In Manhattan, 30% of public space is devoted to roadbeds, but less than half of Manhattanites are able to use that space, Ruchika Modi, managing principal at the Practice for Architecture and Urbanism (PAU), told Smart Cities Dive. PAU recently unveiled a "N.Y.C. ('Not Your Car') proposal" to illustrate the different ways that Manhattan roads can be be used to re-appropriate public space back to the people.
"There’s an assumption among the general public that streets are for cars, but when you stop to think about it, streets as a space predate the invention of the automobile by thousands of years," PAU Senior Associate Skylar Bisom-Rapp told Smart Cities Dive. "And even in a relatively young city like New York, if you look back at the history… they weren’t meant for private vehicles."
The design renderings include protected bike lanes, green space, public art installations, bike service centers, dedicated bus lanes, homeless service outreach locations, sidewalk expansions and more. The plan is designed around equity, as well as the current environmental and public health issues that Manhattan — and much of the rest of the country — is experiencing, according to Modi.
The designs are meant to be realistic and actionable. Much of the plans involve repainting the stripes on streets or adding a concrete barrier between bike lanes and vehicular traffic, she said.

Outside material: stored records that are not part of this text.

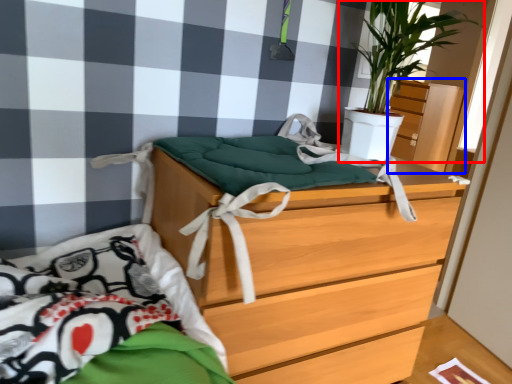 Question: Which of the following is the farthest to the observer, houseplant (highlighted by a red box) or dresser (highlighted by a blue box)?

Choices:
 (A) houseplant
 (B) dresser

Answer: (B) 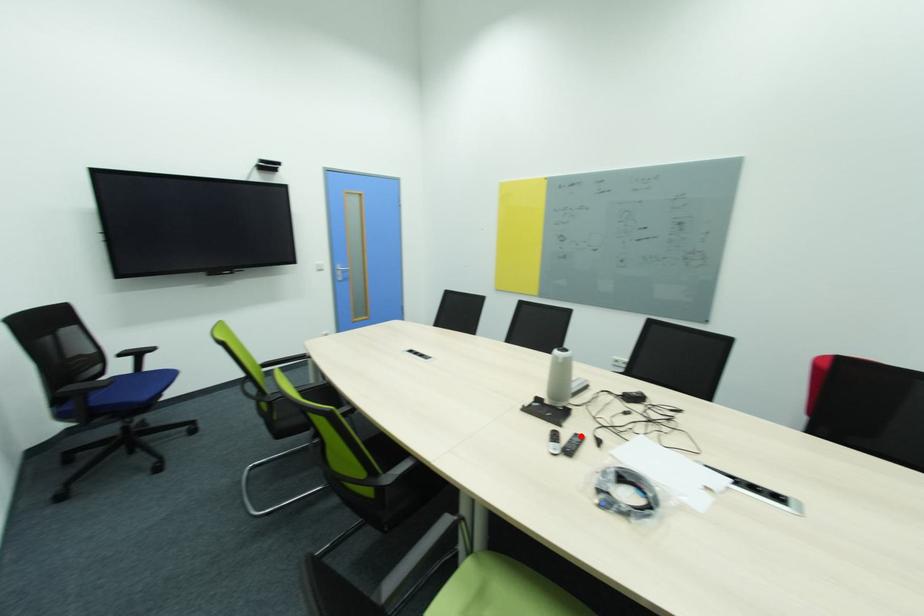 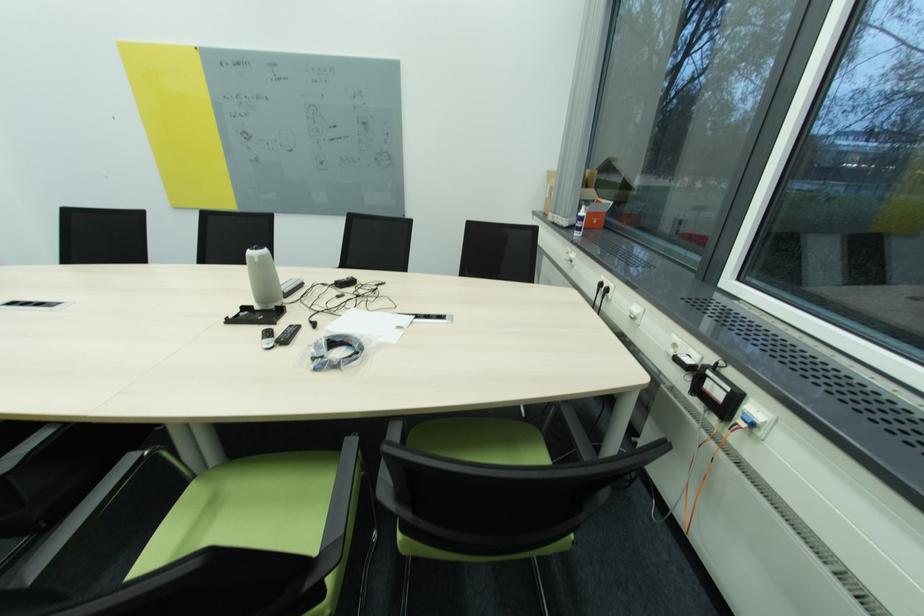 Where in the second image is the point corresponding to the highlighted location from the first image?

(296, 328) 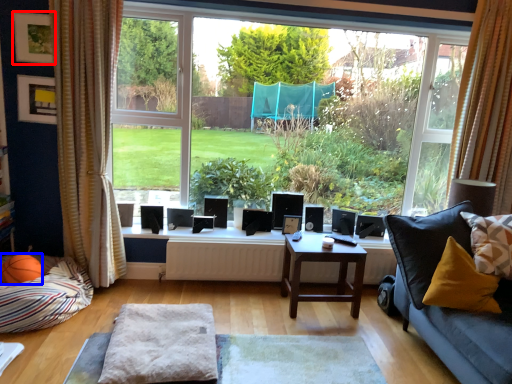 Question: Which object appears farthest to the camera in this image, picture frame (highlighted by a red box) or basketball (highlighted by a blue box)?

Choices:
 (A) picture frame
 (B) basketball

Answer: (A) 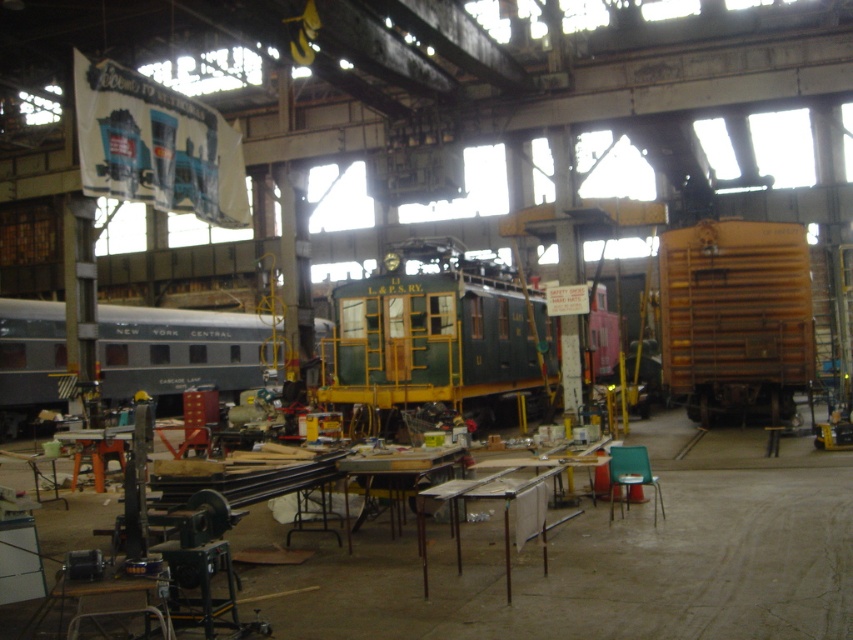 In the scene shown: Which is more to the left, green matte train car at center or rustic wood grain train car at right?

green matte train car at center is more to the left.

Measure the distance from green matte train car at center to rustic wood grain train car at right.

They are 4.55 meters apart.

What are the coordinates of `green matte train car at center` in the screenshot? It's located at (434, 333).

Can you confirm if rustic wood grain train car at right is thinner than silver polished metal train car at left?

Indeed, rustic wood grain train car at right has a lesser width compared to silver polished metal train car at left.

Which is above, rustic wood grain train car at right or silver polished metal train car at left?

rustic wood grain train car at right

Image resolution: width=853 pixels, height=640 pixels. In order to click on rustic wood grain train car at right in this screenshot , I will do `click(735, 317)`.

You are a GUI agent. You are given a task and a screenshot of the screen. Output one action in this format:
    pyautogui.click(x=<x>, y=<y>)
    Task: Click on the rustic wood grain train car at right
    This screenshot has height=640, width=853.
    Given the screenshot: What is the action you would take?
    pyautogui.click(x=735, y=317)

Which is more to the left, green matte train car at center or silver polished metal train car at left?

Positioned to the left is silver polished metal train car at left.

Is point (445, 371) positioned behind point (177, 336)?

No, it is not.

Locate an element on the screen. green matte train car at center is located at coordinates (434, 333). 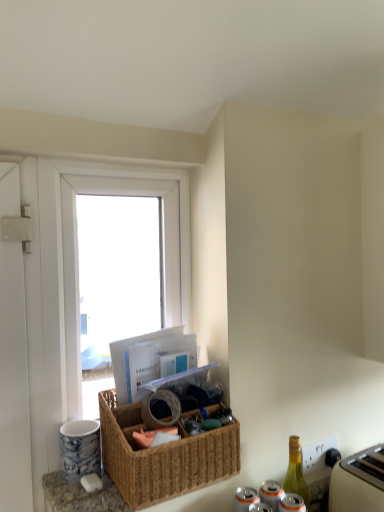 Question: From a real-world perspective, is green glass bottle at lower right above or below woven brown picnic basket at center?

Choices:
 (A) above
 (B) below

Answer: (B)

Question: Choose the correct answer: Is green glass bottle at lower right inside woven brown picnic basket at center or outside it?

Choices:
 (A) outside
 (B) inside

Answer: (A)

Question: Considering the real-world distances, which object is farthest from the white plastic toaster at lower right?

Choices:
 (A) white plastic window at upper left
 (B) woven brown picnic basket at center
 (C) green glass bottle at lower right

Answer: (A)

Question: Based on their relative distances, which object is nearer to the green glass bottle at lower right?

Choices:
 (A) woven brown picnic basket at center
 (B) white plastic window at upper left
 (C) white plastic toaster at lower right

Answer: (C) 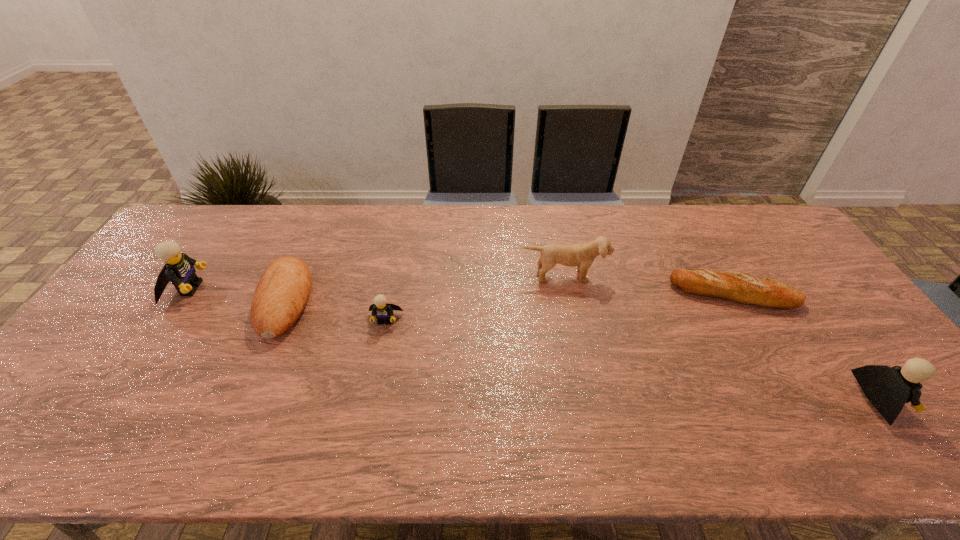 The image size is (960, 540). What are the coordinates of `vacant space that satisfies the following two spatial constraints: 1. on the left side of the puppy; 2. on the right side of the baguet` in the screenshot? It's located at (567, 294).

Image resolution: width=960 pixels, height=540 pixels. Identify the location of vacant region that satisfies the following two spatial constraints: 1. on the left side of the puppy; 2. on the front-facing side of the farthest Lego. (566, 288).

Although the renderings are purely a proposal, PAU has worked with the city before and was selected in 2018 by the New York City Economic Development Corporation to lead "the Master Plan effort" for Sunnyside Yard in Queens. That plan, which will take decades to reach full implementation, includes a transportation strategy that prioritizes pedestrians over private vehicles, calls for 100% affordable housing and is "anchored by a central greenway lined with social infrastructure."
For smaller cities that might be interested in implementing similar alternative street-uses, they should first consider density and existing transportation options for residents, according to Modi. A city "has to provide alterative means of transportation to the public, before they decide to remove private cars," she said. Some of those solutions could include adding protected bike lanes or more micromobility options.
Ultimately, it's about making the space more equitable for the people who live in the city, she said.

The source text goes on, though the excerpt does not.